I have put all extra syntaxis which English requires into braces { }.
Note, for example the {s} in the tenses to establish concorde. (My own
mother tongue Afrikaans has done away with concorde in tenses.)
Without the braces the sentence reads:
John kicks the ball. The ball moves to the goal posts.

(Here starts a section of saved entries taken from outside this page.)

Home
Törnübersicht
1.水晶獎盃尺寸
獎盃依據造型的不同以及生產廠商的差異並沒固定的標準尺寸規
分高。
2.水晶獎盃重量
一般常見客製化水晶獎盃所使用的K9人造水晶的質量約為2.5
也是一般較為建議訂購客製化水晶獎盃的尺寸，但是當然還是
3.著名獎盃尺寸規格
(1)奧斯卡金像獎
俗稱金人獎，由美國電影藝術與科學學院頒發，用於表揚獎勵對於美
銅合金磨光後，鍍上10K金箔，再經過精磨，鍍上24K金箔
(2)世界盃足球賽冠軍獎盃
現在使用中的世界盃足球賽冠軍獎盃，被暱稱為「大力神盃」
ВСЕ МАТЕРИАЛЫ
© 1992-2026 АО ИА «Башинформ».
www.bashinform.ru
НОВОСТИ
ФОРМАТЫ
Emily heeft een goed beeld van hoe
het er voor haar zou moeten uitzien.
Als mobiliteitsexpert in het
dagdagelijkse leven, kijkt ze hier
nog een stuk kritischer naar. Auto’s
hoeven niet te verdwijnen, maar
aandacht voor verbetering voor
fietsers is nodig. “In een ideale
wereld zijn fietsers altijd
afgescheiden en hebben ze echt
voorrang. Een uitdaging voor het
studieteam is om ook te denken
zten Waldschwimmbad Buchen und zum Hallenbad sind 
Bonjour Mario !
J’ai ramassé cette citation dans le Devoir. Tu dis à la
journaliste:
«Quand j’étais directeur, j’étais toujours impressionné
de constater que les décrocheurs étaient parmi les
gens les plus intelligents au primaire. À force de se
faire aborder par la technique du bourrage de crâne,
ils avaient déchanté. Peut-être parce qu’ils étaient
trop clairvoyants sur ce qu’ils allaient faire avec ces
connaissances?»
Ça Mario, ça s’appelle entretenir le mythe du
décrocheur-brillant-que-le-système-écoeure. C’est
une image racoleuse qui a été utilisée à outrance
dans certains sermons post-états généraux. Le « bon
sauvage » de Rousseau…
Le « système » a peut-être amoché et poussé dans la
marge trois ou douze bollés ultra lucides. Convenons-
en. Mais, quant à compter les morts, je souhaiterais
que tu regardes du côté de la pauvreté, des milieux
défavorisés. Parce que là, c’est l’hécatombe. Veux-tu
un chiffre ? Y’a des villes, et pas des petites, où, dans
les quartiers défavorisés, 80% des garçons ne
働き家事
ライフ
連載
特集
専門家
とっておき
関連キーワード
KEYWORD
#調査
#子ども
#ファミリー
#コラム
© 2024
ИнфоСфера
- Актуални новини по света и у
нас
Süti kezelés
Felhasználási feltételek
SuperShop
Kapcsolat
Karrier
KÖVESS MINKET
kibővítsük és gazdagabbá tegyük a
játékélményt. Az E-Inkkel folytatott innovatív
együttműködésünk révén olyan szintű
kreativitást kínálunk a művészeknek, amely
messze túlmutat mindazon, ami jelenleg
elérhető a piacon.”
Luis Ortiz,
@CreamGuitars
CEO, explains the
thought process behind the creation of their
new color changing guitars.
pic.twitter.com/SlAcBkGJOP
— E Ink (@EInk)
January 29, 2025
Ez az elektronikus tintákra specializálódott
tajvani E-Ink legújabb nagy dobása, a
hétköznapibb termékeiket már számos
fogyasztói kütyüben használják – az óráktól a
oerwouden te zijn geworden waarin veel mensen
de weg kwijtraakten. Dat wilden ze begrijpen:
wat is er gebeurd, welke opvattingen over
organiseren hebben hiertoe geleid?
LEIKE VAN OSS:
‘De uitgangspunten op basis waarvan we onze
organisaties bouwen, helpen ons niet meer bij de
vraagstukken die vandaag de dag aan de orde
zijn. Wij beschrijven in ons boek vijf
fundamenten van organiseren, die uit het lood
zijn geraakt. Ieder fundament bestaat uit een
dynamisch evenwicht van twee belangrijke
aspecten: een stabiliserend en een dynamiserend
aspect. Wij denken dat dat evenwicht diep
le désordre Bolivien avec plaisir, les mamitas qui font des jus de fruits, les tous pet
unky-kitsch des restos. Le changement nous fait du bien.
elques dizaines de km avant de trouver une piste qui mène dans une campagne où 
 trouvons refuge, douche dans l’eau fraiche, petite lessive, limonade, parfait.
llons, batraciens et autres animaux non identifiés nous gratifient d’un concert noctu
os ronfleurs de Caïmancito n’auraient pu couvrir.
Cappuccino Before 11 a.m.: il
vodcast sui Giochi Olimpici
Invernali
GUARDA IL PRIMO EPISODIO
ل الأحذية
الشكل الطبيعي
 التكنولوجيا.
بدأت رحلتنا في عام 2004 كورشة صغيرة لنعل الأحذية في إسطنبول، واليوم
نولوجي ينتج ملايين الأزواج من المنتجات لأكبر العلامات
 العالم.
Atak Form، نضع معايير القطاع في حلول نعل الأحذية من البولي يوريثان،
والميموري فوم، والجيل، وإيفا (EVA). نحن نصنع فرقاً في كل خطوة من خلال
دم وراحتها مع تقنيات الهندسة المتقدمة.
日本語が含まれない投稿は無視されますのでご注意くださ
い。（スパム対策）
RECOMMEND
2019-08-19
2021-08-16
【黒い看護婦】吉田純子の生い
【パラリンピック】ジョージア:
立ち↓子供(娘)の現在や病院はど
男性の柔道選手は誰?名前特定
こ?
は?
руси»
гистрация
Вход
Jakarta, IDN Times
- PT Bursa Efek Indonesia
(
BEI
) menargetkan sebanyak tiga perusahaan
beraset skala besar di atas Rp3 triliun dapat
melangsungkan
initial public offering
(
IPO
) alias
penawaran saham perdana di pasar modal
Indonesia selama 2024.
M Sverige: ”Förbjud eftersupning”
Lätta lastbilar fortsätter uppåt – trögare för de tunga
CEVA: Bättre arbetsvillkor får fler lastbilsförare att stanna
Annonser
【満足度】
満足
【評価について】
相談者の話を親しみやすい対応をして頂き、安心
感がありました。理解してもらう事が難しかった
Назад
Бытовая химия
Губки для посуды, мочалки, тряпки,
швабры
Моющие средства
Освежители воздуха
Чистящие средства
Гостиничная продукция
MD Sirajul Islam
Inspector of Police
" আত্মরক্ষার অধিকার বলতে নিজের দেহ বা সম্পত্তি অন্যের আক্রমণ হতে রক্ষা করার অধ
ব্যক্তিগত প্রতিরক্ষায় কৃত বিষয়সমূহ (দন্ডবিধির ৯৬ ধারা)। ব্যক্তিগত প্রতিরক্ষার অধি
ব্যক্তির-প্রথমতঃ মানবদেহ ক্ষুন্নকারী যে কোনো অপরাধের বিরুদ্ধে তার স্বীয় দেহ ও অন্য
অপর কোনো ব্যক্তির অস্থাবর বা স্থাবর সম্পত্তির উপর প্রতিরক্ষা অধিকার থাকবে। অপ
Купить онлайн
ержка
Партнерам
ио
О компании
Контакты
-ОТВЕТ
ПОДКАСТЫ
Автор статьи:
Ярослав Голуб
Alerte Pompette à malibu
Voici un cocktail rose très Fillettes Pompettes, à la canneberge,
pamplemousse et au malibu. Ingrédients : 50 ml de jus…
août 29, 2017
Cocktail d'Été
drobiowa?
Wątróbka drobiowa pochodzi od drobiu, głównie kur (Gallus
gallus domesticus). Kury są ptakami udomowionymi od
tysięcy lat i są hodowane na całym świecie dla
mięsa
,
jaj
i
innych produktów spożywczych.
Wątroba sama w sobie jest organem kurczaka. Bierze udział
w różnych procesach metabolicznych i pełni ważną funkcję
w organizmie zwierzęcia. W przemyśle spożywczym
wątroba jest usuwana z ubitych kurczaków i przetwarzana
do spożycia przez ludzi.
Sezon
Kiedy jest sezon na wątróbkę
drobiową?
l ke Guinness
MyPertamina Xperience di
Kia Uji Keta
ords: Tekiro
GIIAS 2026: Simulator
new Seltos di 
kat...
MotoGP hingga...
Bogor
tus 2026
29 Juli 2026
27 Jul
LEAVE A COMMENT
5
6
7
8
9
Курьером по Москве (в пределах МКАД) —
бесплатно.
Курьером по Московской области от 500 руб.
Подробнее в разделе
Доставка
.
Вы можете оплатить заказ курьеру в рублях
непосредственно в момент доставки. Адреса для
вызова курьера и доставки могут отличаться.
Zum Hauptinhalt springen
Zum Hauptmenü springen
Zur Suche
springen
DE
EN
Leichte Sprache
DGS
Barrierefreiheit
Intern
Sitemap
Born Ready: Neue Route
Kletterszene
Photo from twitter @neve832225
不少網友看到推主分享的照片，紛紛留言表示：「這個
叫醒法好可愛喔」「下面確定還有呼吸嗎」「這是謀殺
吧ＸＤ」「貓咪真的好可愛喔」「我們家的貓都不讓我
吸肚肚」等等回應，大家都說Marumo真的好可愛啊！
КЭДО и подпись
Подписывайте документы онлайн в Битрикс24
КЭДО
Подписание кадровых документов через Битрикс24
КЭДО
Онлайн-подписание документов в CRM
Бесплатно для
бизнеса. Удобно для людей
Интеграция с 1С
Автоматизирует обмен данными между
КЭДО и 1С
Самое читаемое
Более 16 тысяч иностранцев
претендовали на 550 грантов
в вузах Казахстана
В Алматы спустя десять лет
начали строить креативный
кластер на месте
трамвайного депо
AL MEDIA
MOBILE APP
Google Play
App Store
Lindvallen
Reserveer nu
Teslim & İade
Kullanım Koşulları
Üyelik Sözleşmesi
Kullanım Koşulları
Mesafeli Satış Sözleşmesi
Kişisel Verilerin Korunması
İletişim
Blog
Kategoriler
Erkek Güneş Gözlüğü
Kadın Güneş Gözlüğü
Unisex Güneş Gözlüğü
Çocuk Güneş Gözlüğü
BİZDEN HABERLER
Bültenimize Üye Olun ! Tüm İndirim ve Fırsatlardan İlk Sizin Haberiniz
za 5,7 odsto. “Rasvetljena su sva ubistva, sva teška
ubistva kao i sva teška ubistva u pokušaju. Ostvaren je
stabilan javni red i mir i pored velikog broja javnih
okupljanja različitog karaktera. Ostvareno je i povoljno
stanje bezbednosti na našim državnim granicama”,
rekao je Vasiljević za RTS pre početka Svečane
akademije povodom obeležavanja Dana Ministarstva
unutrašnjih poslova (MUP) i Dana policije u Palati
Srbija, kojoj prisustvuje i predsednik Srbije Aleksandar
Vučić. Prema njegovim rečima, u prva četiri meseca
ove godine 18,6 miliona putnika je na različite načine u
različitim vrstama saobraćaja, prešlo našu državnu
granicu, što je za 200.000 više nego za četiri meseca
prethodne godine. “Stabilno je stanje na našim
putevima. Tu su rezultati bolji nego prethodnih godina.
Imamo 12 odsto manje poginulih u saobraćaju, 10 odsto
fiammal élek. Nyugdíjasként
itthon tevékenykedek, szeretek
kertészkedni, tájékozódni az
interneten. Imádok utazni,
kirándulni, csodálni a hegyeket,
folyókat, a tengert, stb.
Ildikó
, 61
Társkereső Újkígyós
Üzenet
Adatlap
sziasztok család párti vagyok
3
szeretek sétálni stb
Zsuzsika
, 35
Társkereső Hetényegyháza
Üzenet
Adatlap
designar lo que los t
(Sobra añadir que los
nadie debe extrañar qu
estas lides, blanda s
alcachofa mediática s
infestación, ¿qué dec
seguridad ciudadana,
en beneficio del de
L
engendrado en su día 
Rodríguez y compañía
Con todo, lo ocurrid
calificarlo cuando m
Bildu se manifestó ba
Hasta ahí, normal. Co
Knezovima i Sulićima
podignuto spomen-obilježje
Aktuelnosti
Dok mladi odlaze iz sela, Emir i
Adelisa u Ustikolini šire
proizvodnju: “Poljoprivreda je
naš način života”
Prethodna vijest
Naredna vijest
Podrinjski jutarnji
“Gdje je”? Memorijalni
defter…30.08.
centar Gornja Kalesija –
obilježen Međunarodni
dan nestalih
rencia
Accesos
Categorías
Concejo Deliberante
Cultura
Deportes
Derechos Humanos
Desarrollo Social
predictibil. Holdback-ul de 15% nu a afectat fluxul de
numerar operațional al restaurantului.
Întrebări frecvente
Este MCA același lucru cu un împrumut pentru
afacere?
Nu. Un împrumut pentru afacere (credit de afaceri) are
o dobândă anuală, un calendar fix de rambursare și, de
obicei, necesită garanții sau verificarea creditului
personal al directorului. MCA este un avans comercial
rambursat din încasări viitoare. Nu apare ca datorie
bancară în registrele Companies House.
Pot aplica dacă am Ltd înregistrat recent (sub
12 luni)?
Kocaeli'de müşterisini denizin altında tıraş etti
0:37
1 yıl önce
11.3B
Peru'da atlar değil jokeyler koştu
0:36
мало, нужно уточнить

Bringing in the identity arrow results into
[John] --(kick)--> [ball] --(move)--> [goal]
/ ^
/-(is)-\
Think of a looping arrow --(is)--> beginning and ending on [ball].
I hope the representation with ASCII text comes out all right.
It looks like a triangle on my screen. The "English" would be
John kick{s the} ball {. The ball is ball} move{s to the} goal
{posts}.
This is reduced to proper English by
John kick{s the} ball {which} move{s to the} goal {posts}.
In other words, the {which} corresponds to {. The ball is ball}. This
is how we used the "identity arrow" in English to join the two
sentences
John kicks the ball. The ball moves to the goal posts.
into one compound sentence
John kicks the ball which moves to the goal posts.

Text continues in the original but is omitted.